- Task to complete -
The records that follow are to be given again exactly. Do not carry over any image.

Source data:
+ + + + +

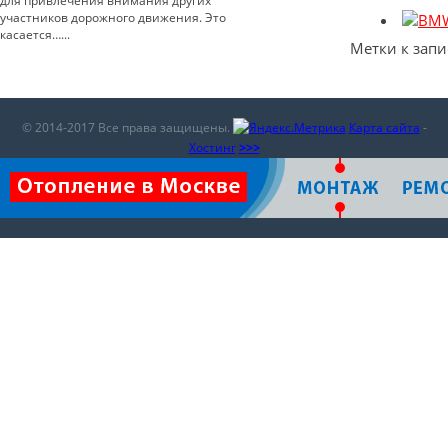
для привлечения внимания других
участников дорожного движения. Это
касается…...
Метки к запи
© 2014-2017 Все права защищены.
Карта сайта
-
Хостинг
>>>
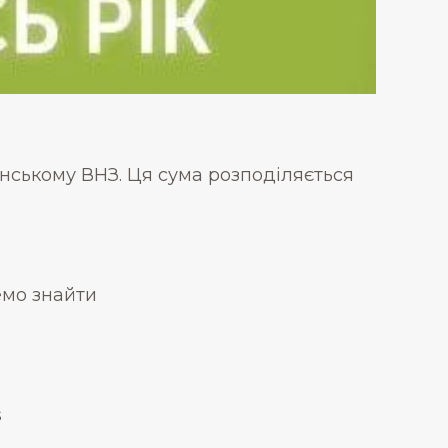
аїнському ВНЗ. Ця сума розподіляється
емо знайти
s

+ + + + +

- Your solution -
для привлечения внимания других
участников дорожного движения. Это
касается…...
Метки к запи
© 2014-2017 Все права защищены.
Карта сайта
-
Хостинг
>>>
аїнському ВНЗ. Ця сума розподіляється
емо знайти
s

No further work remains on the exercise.